We were in the car earlier when I started to sing: “This is the day, this is the day, that the Lord has made, that the Lord has made…” This song had been repeated so much in our house the last few weeks as the kids geared up to sing it in church on Palm Sunday that it runs through my mind without me realizing it.
We talked last night about the significance of Maundy Thursday, and the events we remember on that day. As the kids crawled into their beds, my Mom read the account of Jesus washing his disciples feet and I acted out the story (Mercy was quite disappointed that I did not have a real bowl of water and soap like last time–it was late so I had just grabbed a few wipes instead. I know, kind of lame…). After everyone’s feet (or Jammies, in Aaron’s case) were clean, we continued with the reading and I took some graham cracker and water and we continued the story. Mercy and Aaron were sober about what we were doing up until the moment I broke the graham cracker and they started fighting over who would get more pieces.

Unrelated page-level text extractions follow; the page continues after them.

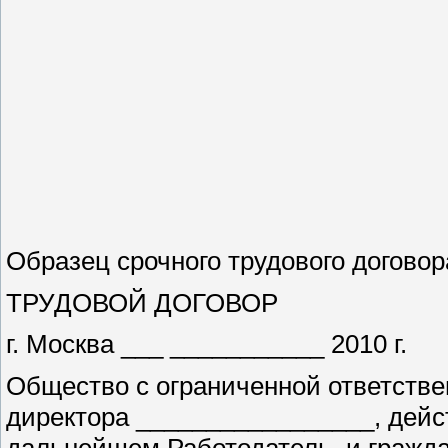
Образец срочного трудового договор
ТРУДОВОЙ ДОГОВОР
г. Москва ___ ___________ 2010 г.
Общество с ограниченной ответстве
директора _________________, дейс
дальнейшем Работодатель, и гражда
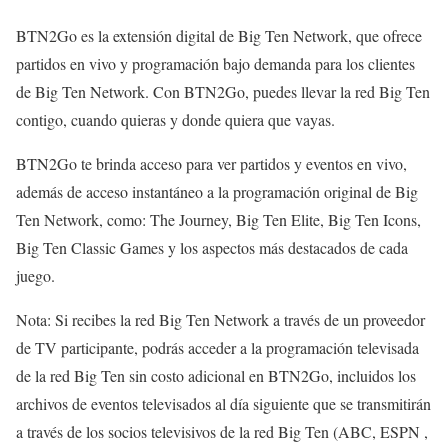
BTN2Go es la extensión digital de Big Ten Network, que ofrece
partidos en vivo y programación bajo demanda para los clientes
de Big Ten Network. Con BTN2Go, puedes llevar la red Big Ten
contigo, cuando quieras y donde quiera que vayas.
BTN2Go te brinda acceso para ver partidos y eventos en vivo,
además de acceso instantáneo a la programación original de Big
Ten Network, como: The Journey, Big Ten Elite, Big Ten Icons,
Big Ten Classic Games y los aspectos más destacados de cada
juego.
Nota: Si recibes la red Big Ten Network a través de un proveedor
de TV participante, podrás acceder a la programación televisada
de la red Big Ten sin costo adicional en BTN2Go, incluidos los
archivos de eventos televisados ​​al día siguiente que se transmitirán
a través de los socios televisivos de la red Big Ten (ABC, ESPN ,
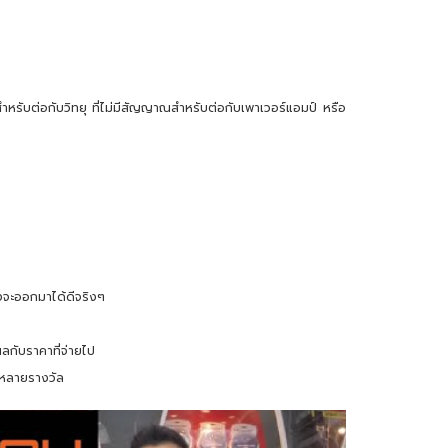
รับต่อกับวิทยุ ที่ไม่มีสัญญาณสำหรับต่อกับเพาเวอร์แอมป์ หรือ
งจะออกมาได้ดีจริงๆ
ผลกับราคาที่จ่ายไป
ว หลายรางวัล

Today we have talked about the fact that we are remembering Jesus’ death (not sure how we will act this one out tonight…Mercy suggested I hang on a cross and we could use some ketchup for the blood). This has come up on more than one occasion, so when I started to sing “This is the Day” earlier, I stopped with what felt like a dissonance: really? This is the day the Lord has made? Let us rejoice? Be glad in it?

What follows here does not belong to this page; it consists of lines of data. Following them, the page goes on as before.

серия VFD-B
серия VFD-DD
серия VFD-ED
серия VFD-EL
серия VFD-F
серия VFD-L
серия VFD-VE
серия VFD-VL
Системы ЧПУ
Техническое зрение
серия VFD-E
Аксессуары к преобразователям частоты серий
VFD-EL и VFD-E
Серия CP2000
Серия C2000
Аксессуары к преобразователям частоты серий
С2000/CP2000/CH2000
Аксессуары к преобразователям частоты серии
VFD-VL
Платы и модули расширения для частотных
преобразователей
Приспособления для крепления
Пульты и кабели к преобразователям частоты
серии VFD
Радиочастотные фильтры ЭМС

Last Sunday the kids waved their palms and sang and reminded us of Jesus’ entry into Jerusalem. And their song reminded us that Jesus’ coming was reason to celebrate: Let us rejoice! And be glad in it!
And as much as Jesus’ death suggested deepest disappointment and denial, the fact remains that indeed he HAD come as king. And the cross, the dissonance brought by blood and suffering, does not undo or deny that. It demonstrates that in all of its seeming contradictions.